Lilith with Peter Fonda, Jean Seberg. |
Peter von Bagh:
Lilith
The psychiatrist in Lilith tells us that in Shakespeare’s days ecstasy was a reference to madness. The association has not lost its meaning since love still belongs to the realm of the forbidden like insanity. Which is why one of the modern cinema’s finest love stories takes place in an insane asylum. The protagonist Lilith is sensual, voracious, nymphomaniac. She embraces life in a holistic way and possesses a preternatural ability to catch overtones beyond regular communication. She even has a language of her own.
Losing one’s mental balance was a key theme in the cinema of the 1960s internationally, a reaction to the prevailing confusion and alienation of the times.
Lilith was Robert Rossen’s last film and entirely different from all others he had written or directed.

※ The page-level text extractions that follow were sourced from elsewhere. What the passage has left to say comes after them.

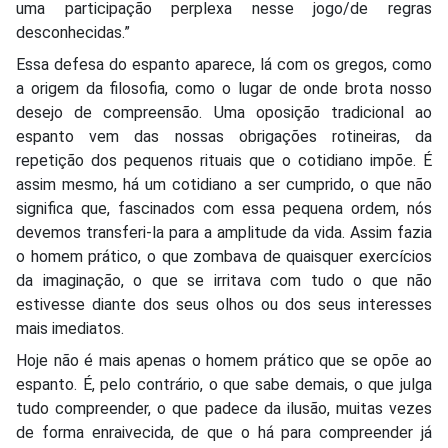
uma participação perplexa nesse jogo/de regras
desconhecidas.”
Essa defesa do espanto aparece, lá com os gregos, como
a origem da filosofia, como o lugar de onde brota nosso
desejo de compreensão. Uma oposição tradicional ao
espanto vem das nossas obrigações rotineiras, da
repetição dos pequenos rituais que o cotidiano impõe. É
assim mesmo, há um cotidiano a ser cumprido, o que não
significa que, fascinados com essa pequena ordem, nós
devemos transferi-la para a amplitude da vida. Assim fazia
o homem prático, o que zombava de quaisquer exercícios
da imaginação, o que se irritava com tudo o que não
estivesse diante dos seus olhos ou dos seus interesses
mais imediatos.
Hoje não é mais apenas o homem prático que se opõe ao
espanto. É, pelo contrário, o que sabe demais, o que julga
tudo compreender, o que padece da ilusão, muitas vezes
de forma enraivecida, de que o há para compreender já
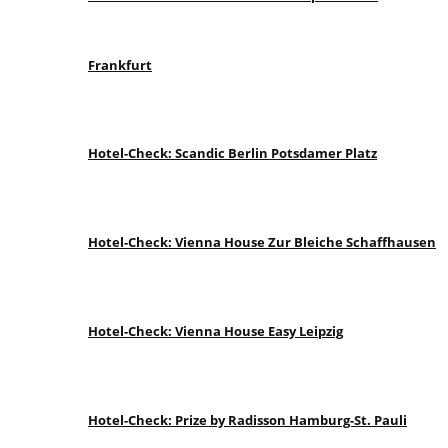
Frankfurt
Hotel-Check: Scandic Berlin Potsdamer Platz
Hotel-Check: Vienna House Zur Bleiche Schaffhausen
Hotel-Check: Vienna House Easy Leipzig
Hotel-Check: Prize by Radisson Hamburg-St. Pauli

The polemical, “engaged”, aggressive talent of All the King’s Men turned out in the last instance to be a poet and a sensualist. Insanity which would become a fashionable theme and a key reflection of the social condition (One Flew Over the Cuckoo’s Nest) was here an expression of a life reduced to extreme privacy and a symbol of human sensitivity.
Jean-André Fieschi compared Lilith with Vertigo. To him only these two works had found a cinematic form for something undefinable and unattainable.
Jean Seberg claimed that Rossen understood precisely that in this film he would penetrate the external towards something deeper, to a zone between clairvoyance and a state called madness.
“I remember the Jewish Passover celebration spent among Rossen’s family, the Jewish dinner and the thousand candles that burned in the room, while Rossen chanted the ritual songs with his sons, and I had the impression that there was in Rossen, and his film, something very precious and very secret that I would never find again”. (Jean Seberg: “Lilith and I”, interviewed by Jean-André Fieschi, Cahiers du Cinéma in English 7, January 1967).
– From: Peter von Bagh: Kaipuun punainen hetki. Suuret rakkauselokuvat. [The Red Moment of Desire. The Great Love Movies]. Helsinki: Otava 1991/2001. Unused translation by Antti Alanen for Il Cinema Ritrovato (2019): the film was not scheduled, after all.